Tudo acontece por uma razão

13 Emoções á flor da pele


FRANK: Dra. Isles, posso falar com a doutora? A doutora ja me informou que, felizmente, o seguro cobrirá os custos totais da operação, mas acho que estou mais nervoso do que a própria Jane. Não me entenda mal, eu sei que ela está nas melhores mãos, mas é uma operação delicada e se não se importar, eu gostaria que a doutora me explicasse um pouco mais sobre ela, Talvez eu tenha cometido o erro de investigar na internet e agora a minha cabeça está uma bagunça. Em tom tranquilizador, Maura respondeu:

MAURA: Eu entendo Sr. Rizzoli, você é o pai dela e é natural que se sinta apreensivo pela operação. Não o vou enganar, é uma intervenção delicada e complexa, mas asseguro-lhe que elaboramos um plano de reconstrução personalizado, até ao mais ínfimo detalhe, para a sua filha. Se desejar, pode me acompanhar até meu consultório para informá-lo sobre o procedimento que seguiremos amanhã na operação, como expliquei a Jane, há três dias, quando o implante estava pronto.

Aliviado pela receptividade de Maura, o Sr. Rizzoli disse:

FRANK: Eu acho que é perfeito. Obrigado, Dra. Isles, e peço desculpas pelo inconveniente, mas acho que só assim, o enxame que tenho na minha cabeça será removido.

MAURA: Não se preocupe, reportar o procedimento aos pacientes e seus familiares directos faz parte da minha responsabilidade como médica, então venha comigo, por favor.

Dentro do escritório Maura mostrou ao Sr. Rizzoli o implante que seria colocado na sua filha, assim como o biomodelo, ou seja, a réplica do crânio de Jane obtida com a impressora 3D. Então, apoiando-se nas imagens digitais do programa de reconstrução facial do computador, Maura começou a explicar:

MAURA: Uma vez na sala de cirurgia, sob anestesia geral e intubação nasotraqueal, faremos três incisões, o primeiro, na orla da orelha esquerda, o segundo, acima da mucosa dentária, e terceiro, na área infra-orbital, para orientar a colocação do implante, uma vez definida, iremos corrigir com material de osteossíntese, verificando a colocação sobre o segmento zigomático e na região orbital, de acordo com o plano. Por fim, procederemos a suturar as incisões e os músculos manipulados durante a cirurgia.

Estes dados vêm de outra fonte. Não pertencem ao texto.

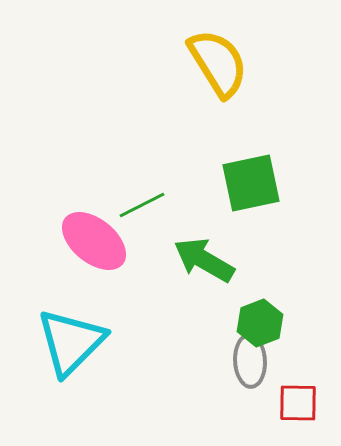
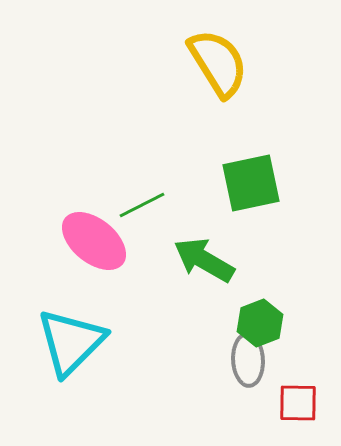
gray ellipse: moved 2 px left, 1 px up
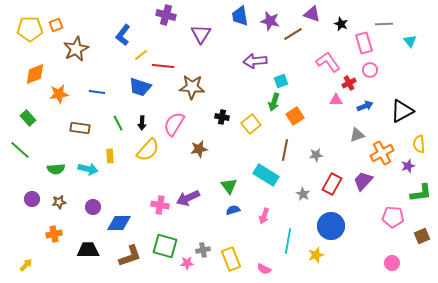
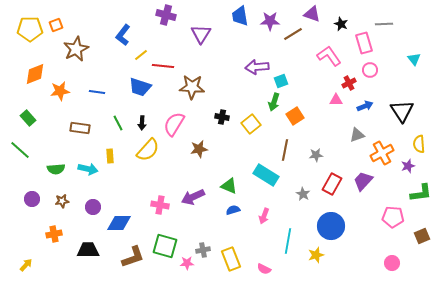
purple star at (270, 21): rotated 12 degrees counterclockwise
cyan triangle at (410, 41): moved 4 px right, 18 px down
purple arrow at (255, 61): moved 2 px right, 6 px down
pink L-shape at (328, 62): moved 1 px right, 6 px up
orange star at (59, 94): moved 1 px right, 3 px up
black triangle at (402, 111): rotated 35 degrees counterclockwise
green triangle at (229, 186): rotated 30 degrees counterclockwise
purple arrow at (188, 198): moved 5 px right, 1 px up
brown star at (59, 202): moved 3 px right, 1 px up
brown L-shape at (130, 256): moved 3 px right, 1 px down
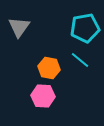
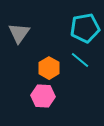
gray triangle: moved 6 px down
orange hexagon: rotated 20 degrees clockwise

Depois de ouvir a explicação, apoiado pelas imagens do computador, o Sr. Rizzoli apenas se atreveu a exclamar:

FRANK: Por Deus, isso deve doer.

MAURA: O período pós-operatório pode ser doloroso, mas não se preocupe, Sr. Rizzoli, eu operarei a Jane com muito cuidado, e após a cirurgia vou pedir analgésicos fortes.

FRANK: Eu sei Dra. Isles, para você percebe, tudo o que minha filha teve que sofrer e ainda tem que sofrer, por causa daqueles infelizes. Entendendo a frustração do Sr. Rizzoli, Maura tentou animá-lo:

MAURA: Sim, eu percebo isso, e confesso que é uma das razões que me levaram, desde o começo, a aceitar o caso da sua filha, Mas quero que você pense positivo agora, não no que aconteceu, não no que Jane sofreu, mas na sua recuperação. Ela vai melhorar, eu prometo.

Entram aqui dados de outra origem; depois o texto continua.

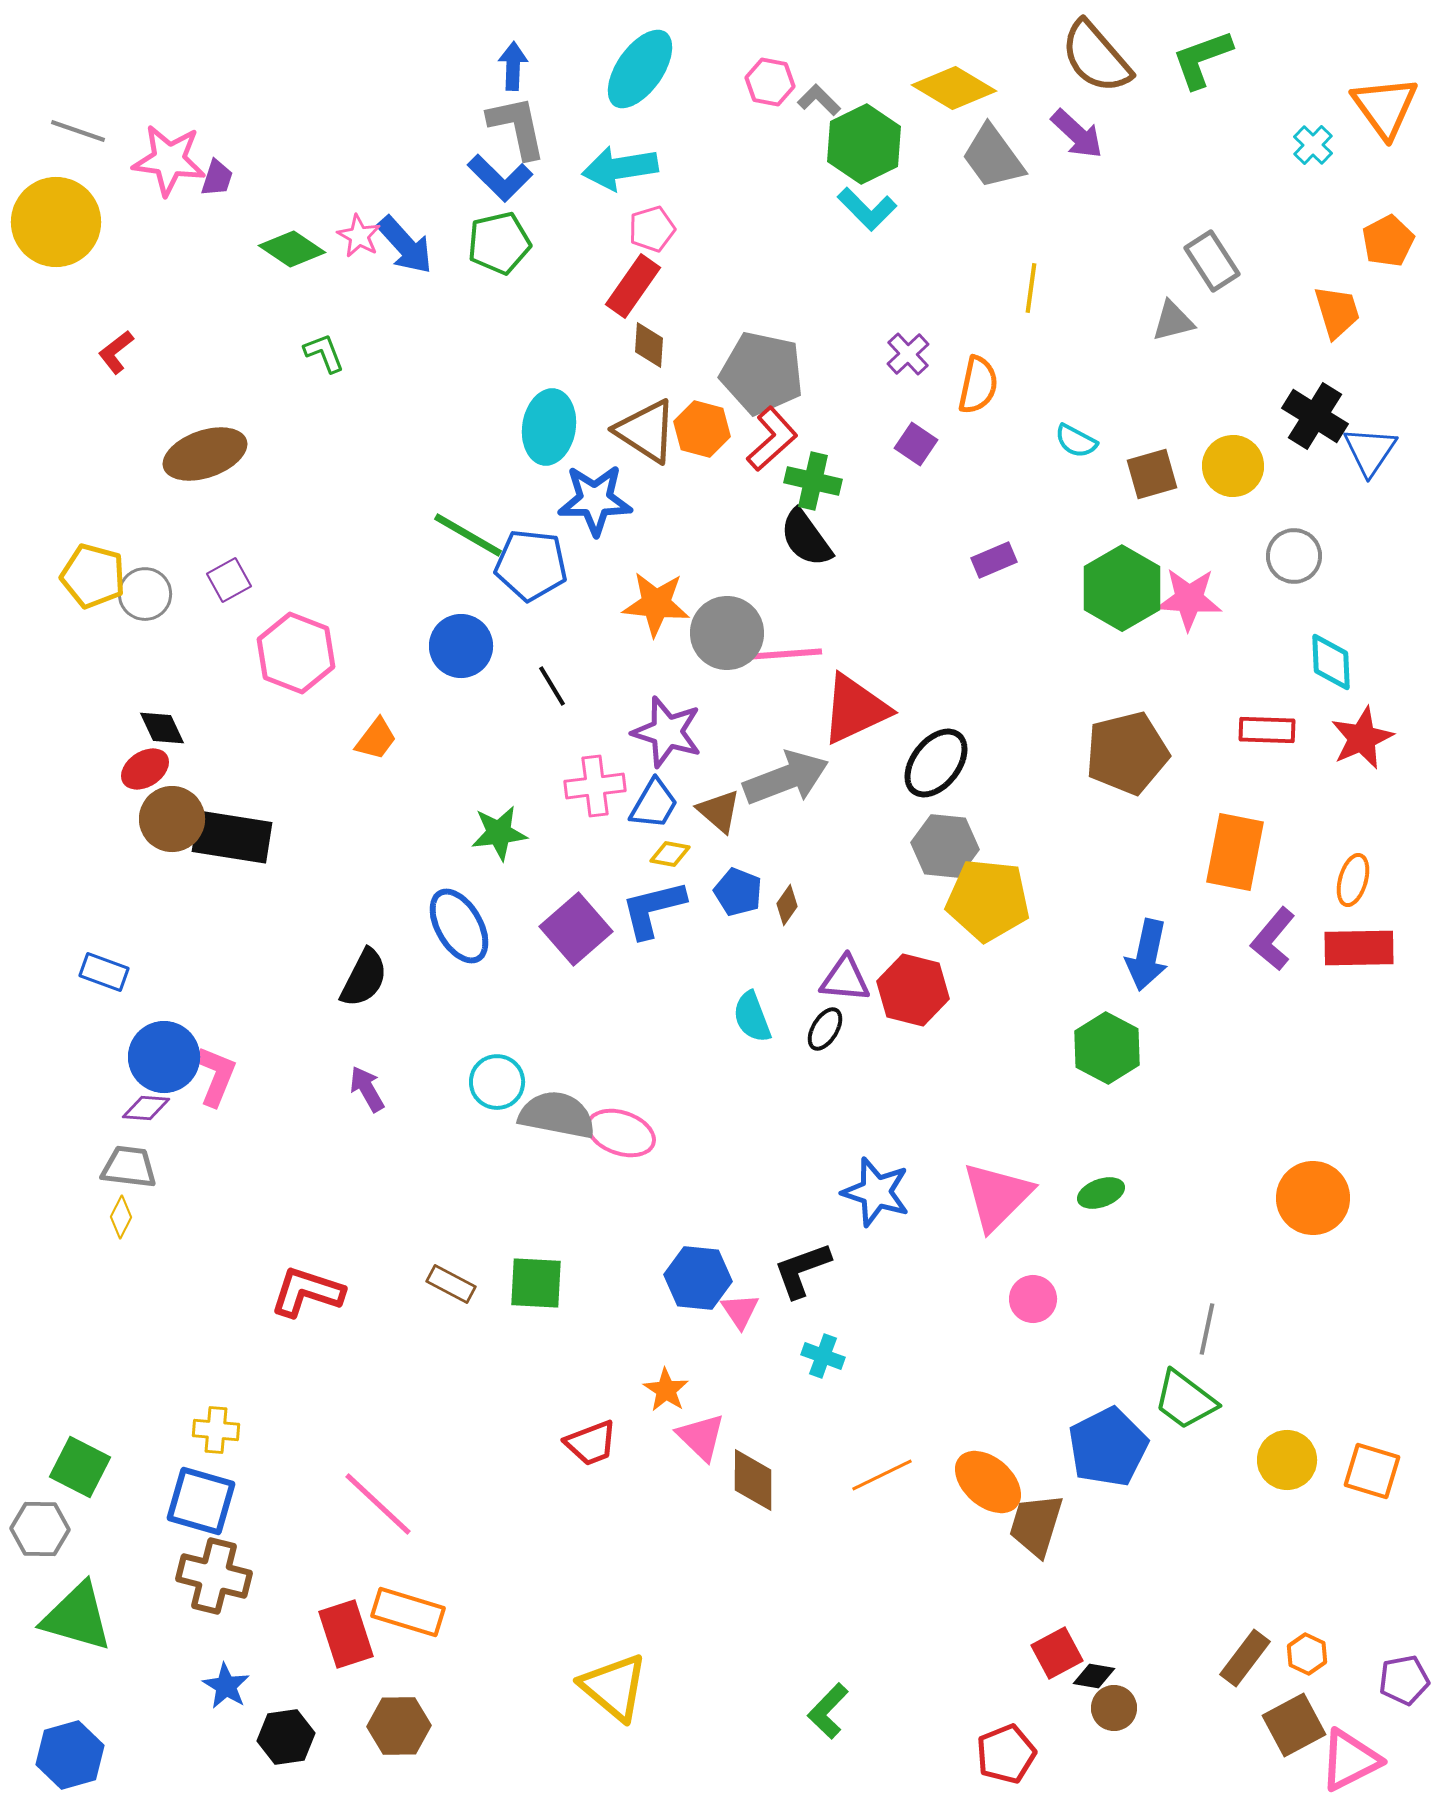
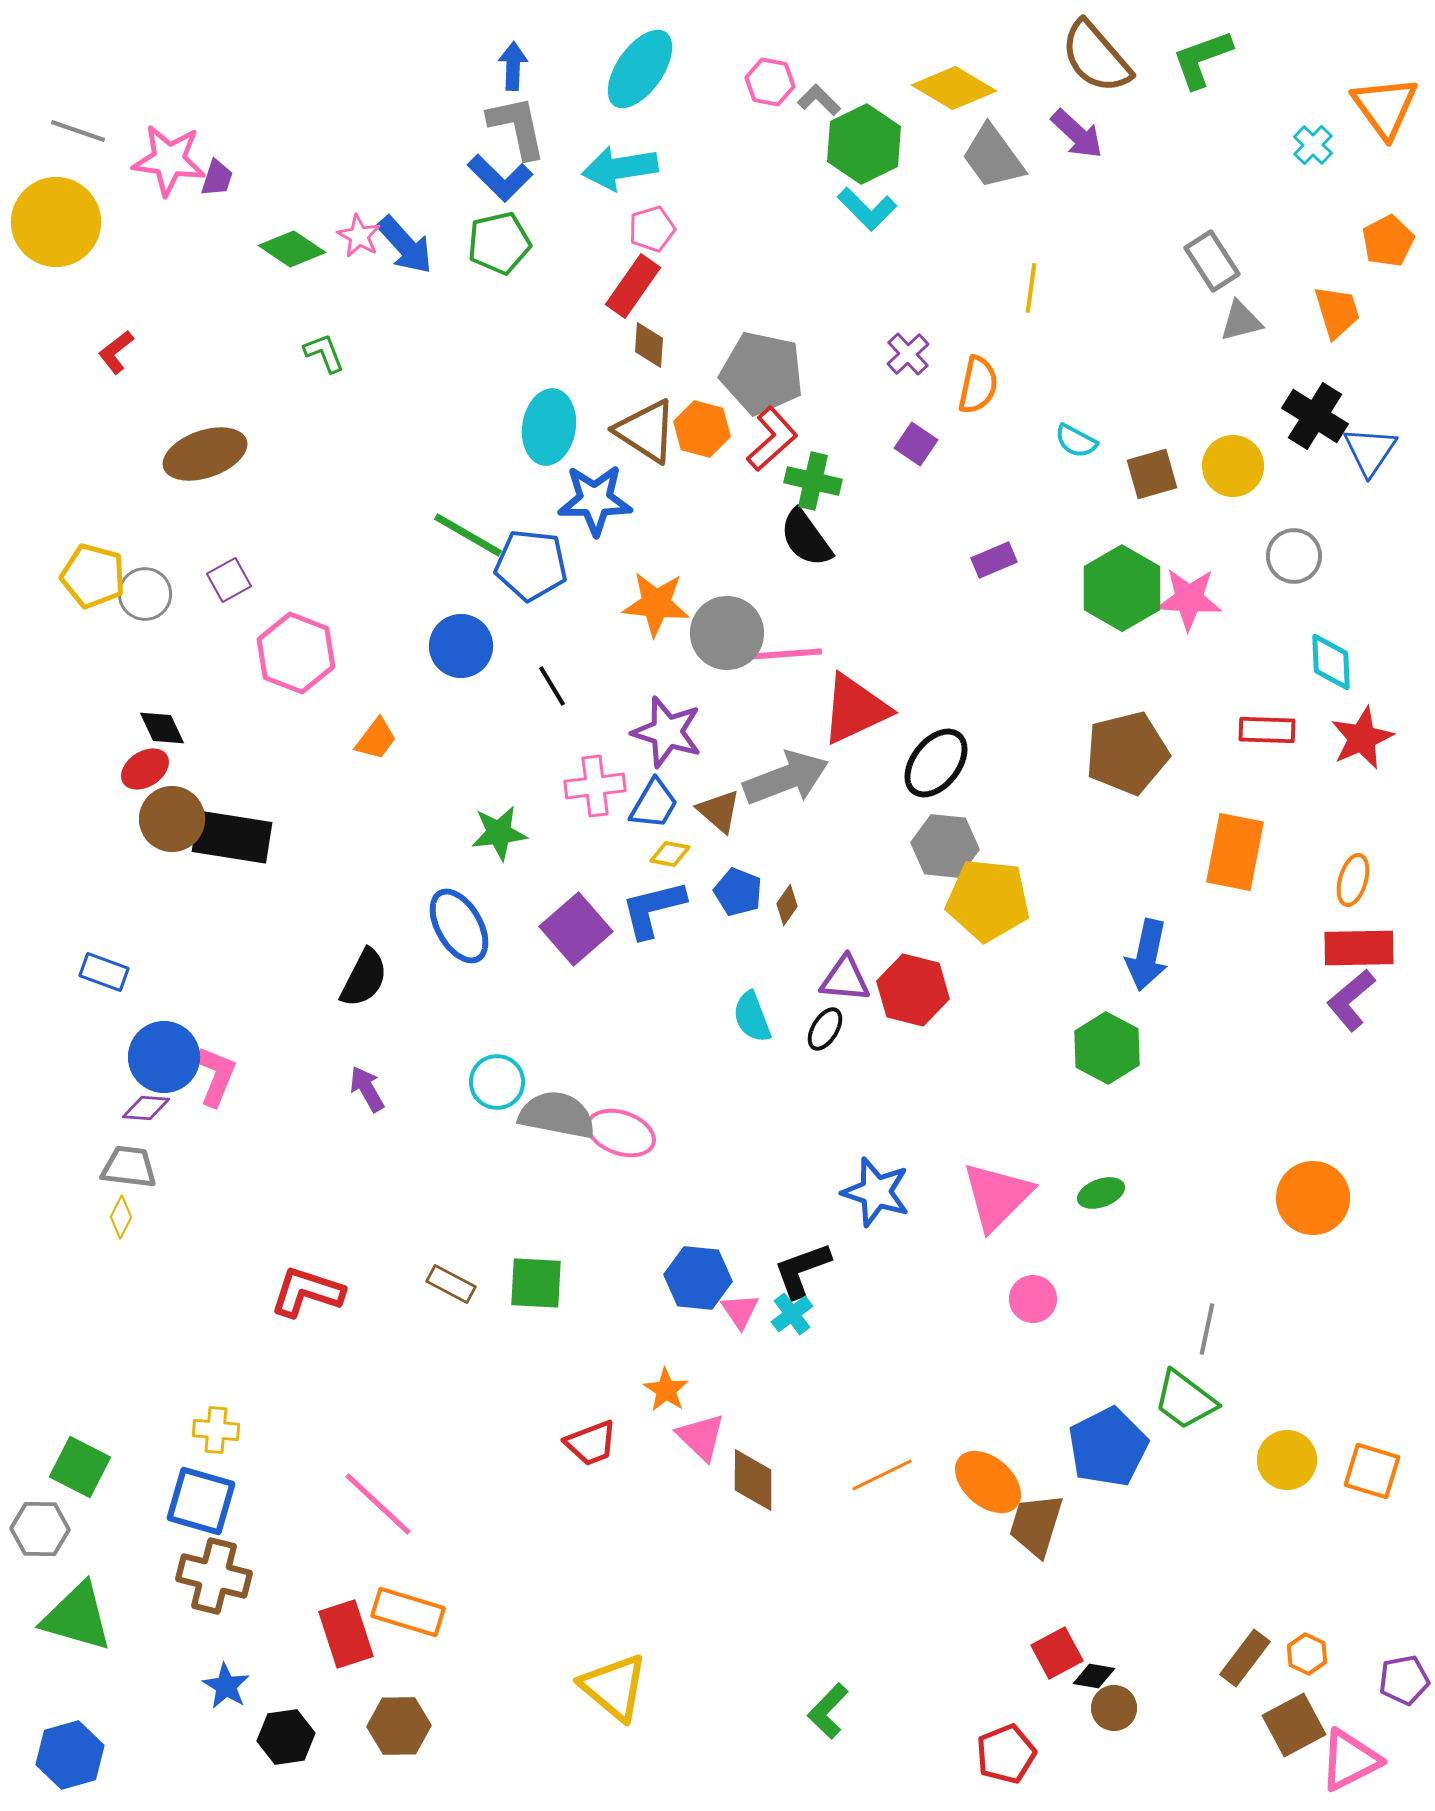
gray triangle at (1173, 321): moved 68 px right
purple L-shape at (1273, 939): moved 78 px right, 61 px down; rotated 10 degrees clockwise
cyan cross at (823, 1356): moved 31 px left, 42 px up; rotated 33 degrees clockwise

FRANK: A Dra. Isles está certo, a minha frustração, longe de ajudar, pode atrapalhar a recuperação da minha filha, eu só quero que ela seja feliz novamente, e voltar a jovem linda e alegre que sempre foi.

MAURA: E assim será.

FRANK: Obrigado Dra. Isles, muito obrigado. Sabe, estou ciente de que minha filha nunca será exatamente a pessoa que ela era antes daquele ataque, mas estou contente ela se livrar desses patches, essa máscara, poder voltar a sair de casa, retomar os estudos, conhecer pessoas, se apaixonar ... talvez.

MAURA: É verdade, Sr. Rizzoli, este tipo de cirurgia melhora a sua aparência e autoestima, embora ainda não se consiga resultados perfeitos, mas garanto que a Jane poderá retomar a sua vida. Com esta operação, ela recuperará, no mínimo, 95% de simetria facial e 100% de nível interpupilar, não precisando mais cobrir um olho para ver claramente, e então, se tudo correr bem com a investigação, conseguiremos que a simetria facial seja 100%, ela não terá que cobrir o rosto para esconder a cicatriz no rosto, nem no corpo, para esconder as suas queimaduras.

FRANK: Dra. Isles, e tratamento durante a investigação, deve também ser doloroso

MAURA: Não Sr. Rizzoli, é lento, mas não doloroso, então não se preocupe. Ok?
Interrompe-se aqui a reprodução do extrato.